An meinem Tisch sitzt ein Kerl, den meine Oma „ene Bär“, alternativ einen „Keäl wie ene Boum“ oder auch „Wagges“ genannt hätte.
Er ist groß, er ist dick, er hat keine Haare auf dem Kopf, dafür aber umso mehr im Gesicht. Er hat bunt bemalte und wirklich gewaltige Unterarme, die andernmenschs auch als Oberschenkel durchgingen, so wuchtig sind sie. Man kann die gepiekste Kunst in aller Herrlichkeit sehen, weil er die Ärmel seines Kapuzenshirts hochgekrempelt hat. Am linken Arm wird ein Lederarmband von einem Schlangenkopfschloss gehalten, rechts trägt er eine Uhr, so groß, dass sie auch an jeder Bürowand auffallen würde.
Er sitzt an meinem Tisch, mir also genau gegenüber und wir zwei und all die anderen Leute fahren gerade im ICE von der verbotenen Stadt (Düsseldorf) in Richtung Hannover. Mein Nachbar hört Heavymetalkram, ich kann das sagen, weil ich es ja höre, es schallt aus seinem Kopfhörerset, das sich über ein dünnes weißes Kabel irgendwo oberhalb des Halses einen Weg in den Kopf sucht. Und keiner sagt ihm, dass die Musik zu laut ist. Keiner hier ist lebensmüde.

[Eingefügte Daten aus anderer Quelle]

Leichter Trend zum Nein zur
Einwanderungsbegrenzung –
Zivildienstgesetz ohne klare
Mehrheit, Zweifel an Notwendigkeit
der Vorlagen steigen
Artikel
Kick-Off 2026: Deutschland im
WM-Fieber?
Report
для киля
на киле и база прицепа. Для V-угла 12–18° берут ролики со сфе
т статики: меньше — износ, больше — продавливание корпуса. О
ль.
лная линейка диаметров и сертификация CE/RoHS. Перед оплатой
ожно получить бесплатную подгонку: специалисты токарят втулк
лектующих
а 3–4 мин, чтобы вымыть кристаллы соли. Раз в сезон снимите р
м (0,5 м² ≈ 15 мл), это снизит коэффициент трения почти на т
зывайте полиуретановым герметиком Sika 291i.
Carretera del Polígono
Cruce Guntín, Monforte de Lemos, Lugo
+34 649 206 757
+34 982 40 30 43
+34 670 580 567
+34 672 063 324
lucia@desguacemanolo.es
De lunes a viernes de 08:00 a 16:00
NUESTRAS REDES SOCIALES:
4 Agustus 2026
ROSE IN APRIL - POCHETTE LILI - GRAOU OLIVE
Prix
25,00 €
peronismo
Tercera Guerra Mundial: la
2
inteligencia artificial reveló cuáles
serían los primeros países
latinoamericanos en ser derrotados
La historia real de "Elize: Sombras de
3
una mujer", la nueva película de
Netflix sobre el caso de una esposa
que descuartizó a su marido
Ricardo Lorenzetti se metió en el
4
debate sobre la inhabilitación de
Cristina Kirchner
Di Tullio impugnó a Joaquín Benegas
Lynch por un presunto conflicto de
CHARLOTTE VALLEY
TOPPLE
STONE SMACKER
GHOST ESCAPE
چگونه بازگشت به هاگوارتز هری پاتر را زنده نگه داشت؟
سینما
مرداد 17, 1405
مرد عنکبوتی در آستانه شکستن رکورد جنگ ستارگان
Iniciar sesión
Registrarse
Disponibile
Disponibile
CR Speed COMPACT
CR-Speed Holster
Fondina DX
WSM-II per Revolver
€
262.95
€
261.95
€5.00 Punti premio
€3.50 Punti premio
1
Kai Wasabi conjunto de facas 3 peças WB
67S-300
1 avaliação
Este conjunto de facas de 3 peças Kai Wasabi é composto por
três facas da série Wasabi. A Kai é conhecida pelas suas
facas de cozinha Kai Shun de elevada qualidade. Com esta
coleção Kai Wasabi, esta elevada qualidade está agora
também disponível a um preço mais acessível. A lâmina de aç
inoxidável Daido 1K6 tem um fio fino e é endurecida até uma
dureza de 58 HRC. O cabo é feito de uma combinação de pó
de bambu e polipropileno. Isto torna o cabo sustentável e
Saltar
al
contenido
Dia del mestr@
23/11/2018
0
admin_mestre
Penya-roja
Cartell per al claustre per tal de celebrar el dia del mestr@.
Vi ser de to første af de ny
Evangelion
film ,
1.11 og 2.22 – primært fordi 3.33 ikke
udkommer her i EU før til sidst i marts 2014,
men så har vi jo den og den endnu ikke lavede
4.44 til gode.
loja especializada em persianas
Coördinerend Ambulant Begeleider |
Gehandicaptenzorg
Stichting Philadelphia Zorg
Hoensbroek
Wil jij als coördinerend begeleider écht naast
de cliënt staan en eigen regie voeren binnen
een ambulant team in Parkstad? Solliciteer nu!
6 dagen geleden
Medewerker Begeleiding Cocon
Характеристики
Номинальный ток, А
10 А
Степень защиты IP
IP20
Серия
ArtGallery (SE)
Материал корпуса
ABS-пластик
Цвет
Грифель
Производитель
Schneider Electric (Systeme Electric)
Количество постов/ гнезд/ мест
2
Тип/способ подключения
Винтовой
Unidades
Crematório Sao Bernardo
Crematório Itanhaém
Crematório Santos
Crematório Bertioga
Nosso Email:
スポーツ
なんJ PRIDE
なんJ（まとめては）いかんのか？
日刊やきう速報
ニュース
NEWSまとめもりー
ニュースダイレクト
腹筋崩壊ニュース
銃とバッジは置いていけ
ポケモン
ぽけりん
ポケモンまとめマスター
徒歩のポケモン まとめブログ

Dazu schnaubt er, atmet immer wieder tief durch, stöhnt, sagt Sachen wie „eijeieijei“ oder „verdammte Kacke“, sowas eben, denn das Spiel auf dem Smartphone, das er jetzt schon seit einer guten Stunde mit seinen beiden wuchtigen Daumen behämmert, scheint nicht sein Freund zu sein.
Da schon wieder, er seufzt und hackt weiter auf das arme Gerätlein ein, das in seinen Pranken versinkt. So wie dieses Telefon hat sich die weiße Frau in den Pranken von Kingkong gefühlt, jede Wette. Und immer wenn der linke Daumen aufs Glas trommelt, hüpft ein Muskel am Unterarm auf und ab. Und oberhalb des Muskels ist ein Grabstein in die Haut geritzt, der dadurch ordentlich wackelt.
Und das alles – und ein kleines bisschen mehr – inspiriert mich nun zu diesen Zeilen, die ich gerade so schreibe, während er so hämmert und schnaubt. Was ist das? Mit einem Mal hört er auf und guckt mich an. Lang und tief. Ups. Das also ist der Kloß, von dem sie gerne erzählen, der da mit einem Mal im Halse steckt!
Er legt das Handy beiseite, setzt die Kopfhörer ab. Ich höre auf, diese Geschichte zu schreiben, höre auf zu atmen und denke kurz an meine Kinder, an meine Frau und an das, was wohl aus ihnen werden wird. Er tippt auf die Zeitung, die links neben meiner Tastatur liegt.
Und dann spricht der Berg: „Aachen?“ – „Mhm.“ – „Alemannia Aachen. Cooler Klub.“ – „Och jo, die einen sagen so, die anderen so.“ – „Wird schon wieder!“ Wir lächeln uns an. Darauf können wir uns einigen.
Er setzt die Kopfhörer auf, nimmt das Handy und hackt und trommelt, er atmet tief durch.
Der freundliche Mann, der an meinem Tisch sitzt.
buettgens sagt:
So ist das, Hanyo. Weg mit den Vorurteilen auf den ersten Blick!
11. März 2013 — 20:32
Hanyorilla sagt:
Mein Lieber,
so manches mal, wenn ich als erster aus unserem Moppedclub auf einem Treffen ankam, und diverse Menschen nach dem Schema „groß, breit“ oder wahlweise „groß, quadratisch“ um mich herumstanden, habe ich mir die Frage gestellt: Warum bin ich hier?
Und dann, nach der ersten Frage nach dem Motorrad, oder wahlweise „willstenenbier“, wurde mir wieder klar: hey, alles wird gut.
Und bei den Motorradtreffen wurde es auch gut.
9. März 2013 — 21:23
Philip Westphal sagt:
Gutes Ding, Danke.
8. März 2013 — 16:22
King Madness sagt:
Klasse geschrieben 🙂
7. März 2013 — 11:54
Stefan Hansen sagt:
Lieber Bernd, traumhafte Geschichte! Vor allem so plastisch erzählt, dass man das fast fühlen kann! Vor allem die Musik: „Dashn dashn dashn dashn dashn dashn Toooood!“
Hoffe, Du kommst heil wieder, scheinst ja bei ihm im Amnestieprogramm gelandet zu sein!